As AI computing scales toward tens-of-thousands-GPU clusters, interconnect technology has become a core bottleneck limiting performance, directly determining the efficiency of AI training and inference. Based on recent presentations released by the Open Compute Project (OCP), this article provides a comprehensive analysis of three mainstream interconnect technologies—Ultra Accelerator Link (UAL), Ethernet-based UALoE/SUE (UAL over Ethernet), and RoCE (RDMA over Converged Ethernet)—examining their key characteristics, performance differences, and applicable scenarios to evaluate how each solution fits large-scale AI deployments.

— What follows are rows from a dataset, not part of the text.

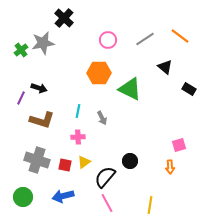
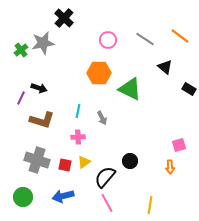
gray line: rotated 66 degrees clockwise
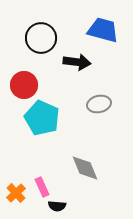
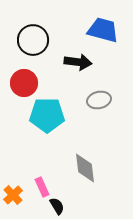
black circle: moved 8 px left, 2 px down
black arrow: moved 1 px right
red circle: moved 2 px up
gray ellipse: moved 4 px up
cyan pentagon: moved 5 px right, 3 px up; rotated 24 degrees counterclockwise
gray diamond: rotated 16 degrees clockwise
orange cross: moved 3 px left, 2 px down
black semicircle: rotated 126 degrees counterclockwise
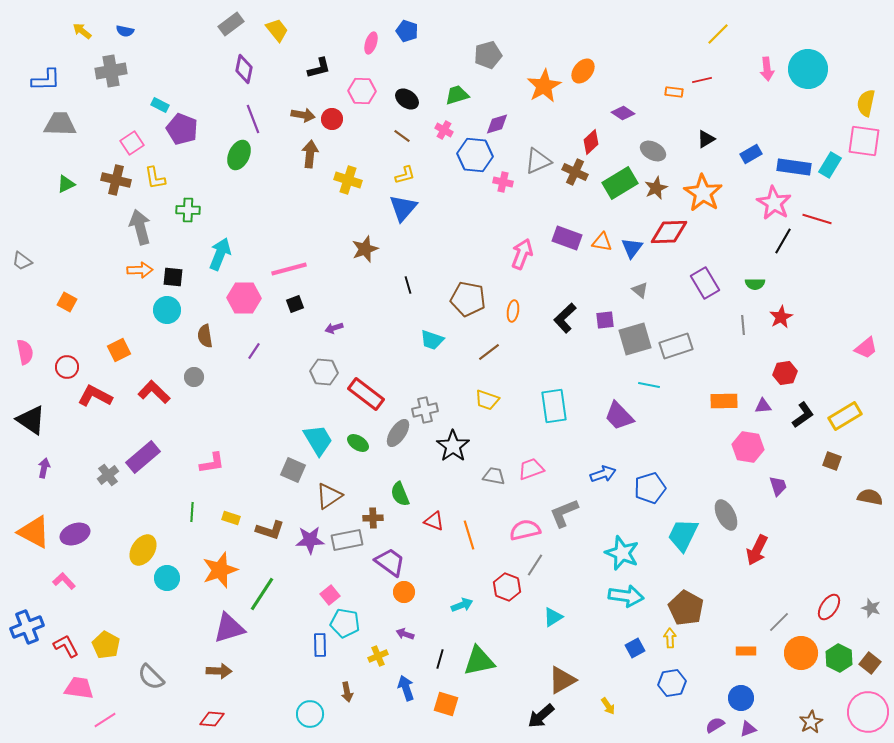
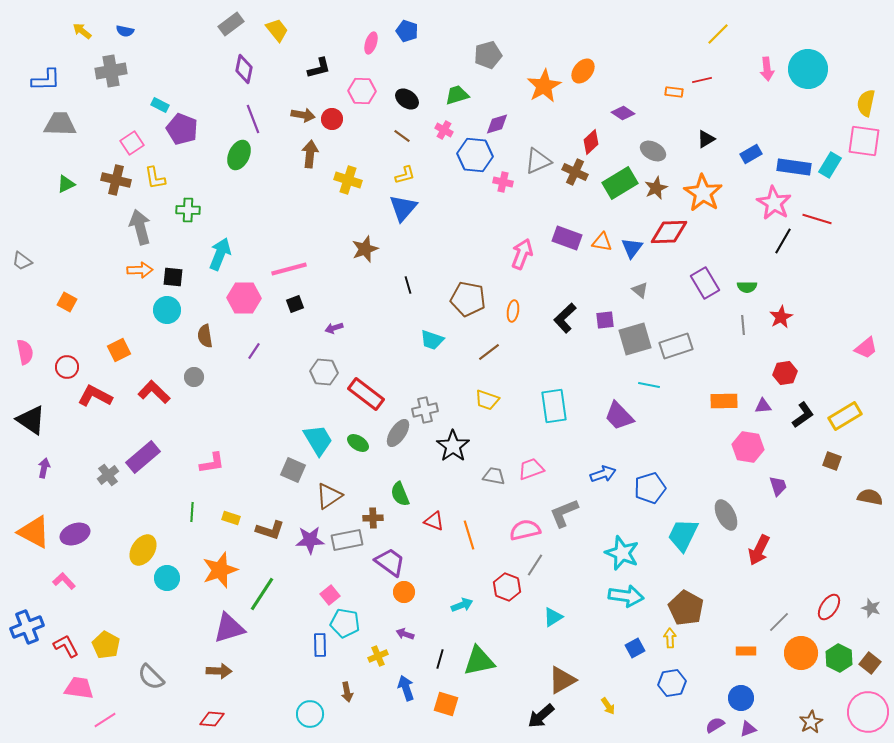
green semicircle at (755, 284): moved 8 px left, 3 px down
red arrow at (757, 550): moved 2 px right
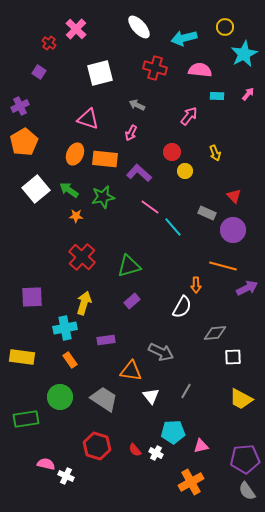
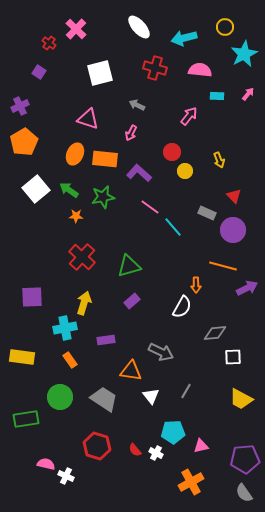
yellow arrow at (215, 153): moved 4 px right, 7 px down
gray semicircle at (247, 491): moved 3 px left, 2 px down
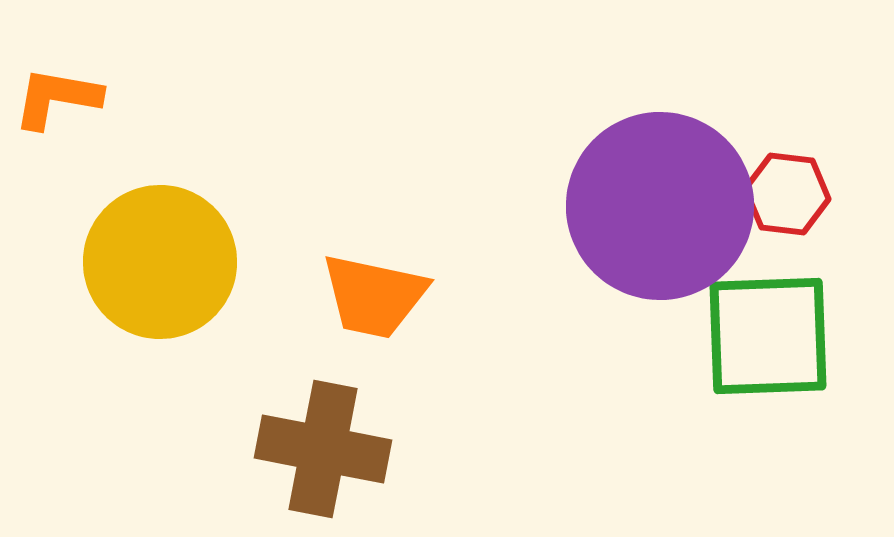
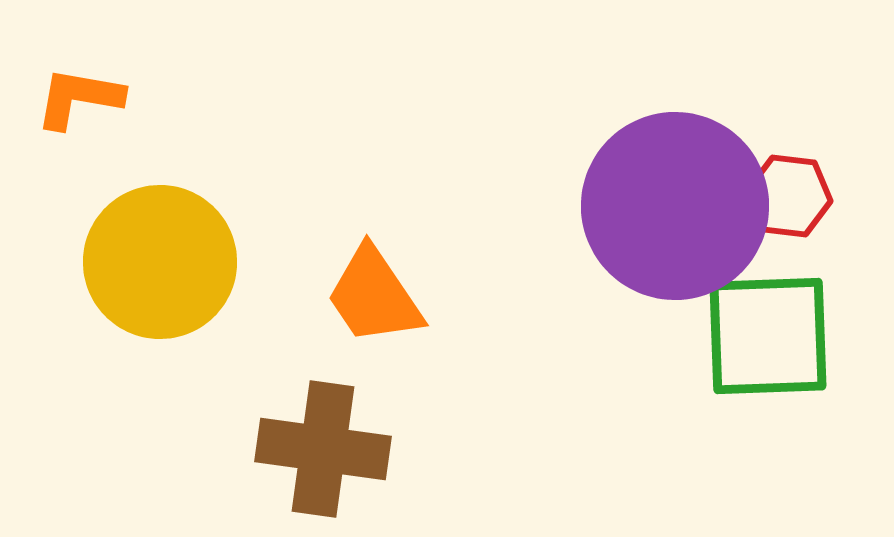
orange L-shape: moved 22 px right
red hexagon: moved 2 px right, 2 px down
purple circle: moved 15 px right
orange trapezoid: rotated 44 degrees clockwise
brown cross: rotated 3 degrees counterclockwise
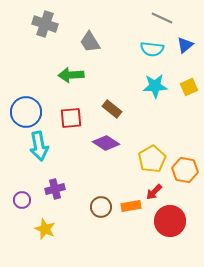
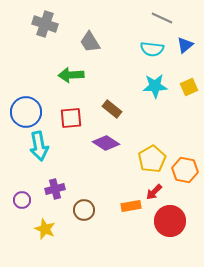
brown circle: moved 17 px left, 3 px down
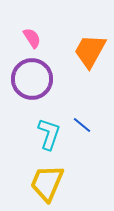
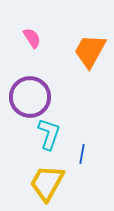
purple circle: moved 2 px left, 18 px down
blue line: moved 29 px down; rotated 60 degrees clockwise
yellow trapezoid: rotated 6 degrees clockwise
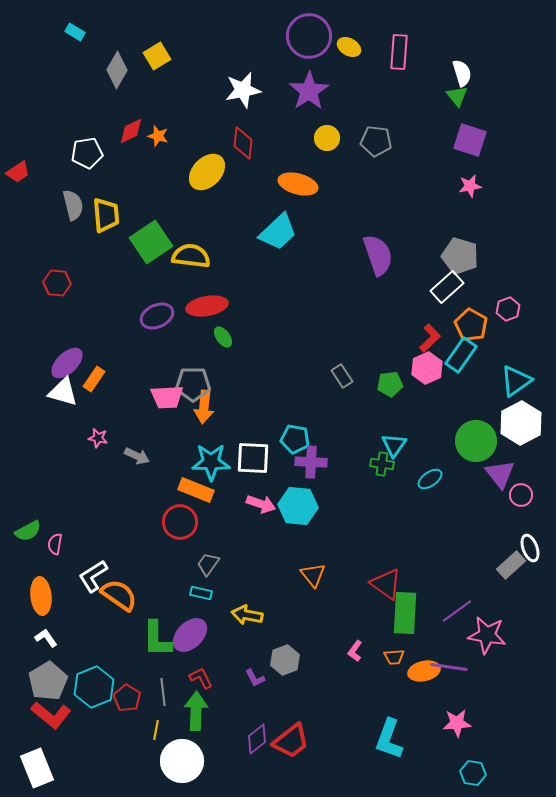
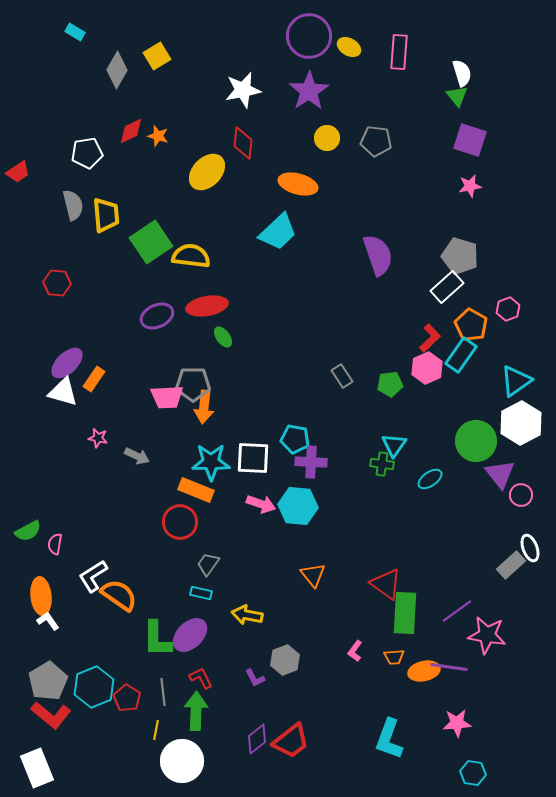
white L-shape at (46, 638): moved 2 px right, 17 px up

The performance differences among AI interconnect technologies fundamentally stem from their underlying architectural design principles. Memory-semantic–driven UAL and Ethernet-ecosystem–compatible derivatives (including UALoE/SUE and RoCE) differ significantly in their base design logic and architectural implementation. These differences directly determine their behavior in key metrics such as load balancing, latency control, and bandwidth utilization:
UAL: A dedicated, AI-optimized memory-semantic interconnect designed to achieve ultra-low latency and maximum efficiency.
UALoE / SUE: Combines memory semantics with Ethernet headers, striking a balance between performance and ecosystem compatibility.
RoCE: An RDMA-based Ethernet technology that leverages a mature ecosystem and focuses on high-throughput, bulk data transfer scenarios.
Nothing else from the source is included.